═════ INPUT ═════

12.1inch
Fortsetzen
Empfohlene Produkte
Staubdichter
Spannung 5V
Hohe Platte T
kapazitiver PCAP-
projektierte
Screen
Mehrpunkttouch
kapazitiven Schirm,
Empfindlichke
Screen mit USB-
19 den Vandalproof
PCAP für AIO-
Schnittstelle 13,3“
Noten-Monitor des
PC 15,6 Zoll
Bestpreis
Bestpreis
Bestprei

═════
═════ INPUT ═════

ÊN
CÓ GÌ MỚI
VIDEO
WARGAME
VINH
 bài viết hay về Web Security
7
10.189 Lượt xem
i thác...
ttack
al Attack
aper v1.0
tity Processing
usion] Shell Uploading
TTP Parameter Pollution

═════

In the listing above, find the line with "tity Processing" and the line with "TTP Parameter Pollution", then reproduce both and every line between them exactly.

RESPONSE:
tity Processing
usion] Shell Uploading
TTP Parameter Pollution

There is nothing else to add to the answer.